Il a fallu en effet, renoncer aux réformes visant à renforcer la compétitivité des entreprises et améliorer les compétences des Français, pour finalement financer une vulgaire politique de redistribution du pouvoir d’achat par de l’argent public (près de 20 milliards), en impôts prélevés sur les « aisés » et de la dette . Cela n’a pas empêché la baisse de régime de la croissance, deux fois moindre aujourd’hui qu’en 2017 et celle de 2020 s’annonce calamiteuse. La France reste le pays à la pression fiscale record avec 46% de prélèvements obligatoires et les baisses d’impôts annoncées n’y changeront rien puisqu’il s’agit de l’habituel bonneteau : on prend aux uns pour donner aux autres.

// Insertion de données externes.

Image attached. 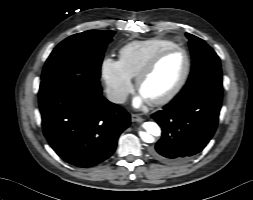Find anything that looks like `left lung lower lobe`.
<instances>
[{
	"mask_svg": "<svg viewBox=\"0 0 253 200\" xmlns=\"http://www.w3.org/2000/svg\"><path fill=\"white\" fill-rule=\"evenodd\" d=\"M222 89L207 87L184 98H174L152 118L162 137L151 155L162 162L178 164L200 152L210 141L218 124Z\"/></svg>",
	"mask_w": 253,
	"mask_h": 200,
	"instance_id": "obj_1",
	"label": "left lung lower lobe"
}]
</instances>
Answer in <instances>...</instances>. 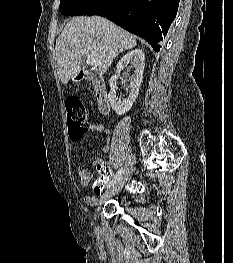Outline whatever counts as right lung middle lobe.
<instances>
[{"label": "right lung middle lobe", "instance_id": "1", "mask_svg": "<svg viewBox=\"0 0 233 263\" xmlns=\"http://www.w3.org/2000/svg\"><path fill=\"white\" fill-rule=\"evenodd\" d=\"M59 11L64 15H87L102 0H60ZM106 1V0H103Z\"/></svg>", "mask_w": 233, "mask_h": 263}]
</instances>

Les recettes fiscales restent par contre dynamiques, ce qui veut dire qu’elles continuent de croître, mais pas suffisamment pour rattraper les dépenses. L’année 2019 se termine avec un déficit de près de 100 milliards d’euros. Et la dette publique a dépassé les 100% du Pib à 2 415 milliards d’euros. Ce record est lié à une ligne politique fondée sur des impôts et des dépenses élevées, notamment pour financer les prestations sociales. Et telle qu’elle est partie, la réforme des retraites, qui ne devait rien coûter, va se solder par un gouffre financier supplémentaire. Elle ne sera ni universelle, ni juste, j’aurai l’occasion d’y revenir. La dette publique n’a donc pas fini d’enfler telle la grenouille… qui finit par éclater ! C’est la solution de facilité pendant les taux bas, mais c’est 100% dangereux : un seul petit point de plus en taux et c’est 19 milliards de plus d’intérêts supplémentaires, davantage que le déficit de nos régimes de retraites attendu en 2025. La sagesse voudrait qu’on s’intéresse davantage à notre endettement et qu’on s’attaque enfin à cette préférence pour la dépense publique. La France a levé 200 milliards d’euros sur les marchés en 2019. Mais cette folie dépensière n’a débouché sur aucune accumulation de richesse : l’Etat est focalisé sur ses dépenses courantes mais ne crée pas de valeur pour les générations futures. Cette dérive affaiblit la France, paupérise les Français et annonce des lendemains difficiles !

Evidemment, ce tableau réel de la situation du pays n’apparaît pas dans le propos présidentiel.  Et quand il annonce de nouvelles réformes,  il sait forcément qu’il ne pourra pas les financer, ayant épuisé toutes ses marges de manœuvre. Car le court-termisme a un gros inconvénient : il se paiera cher dans dix ans.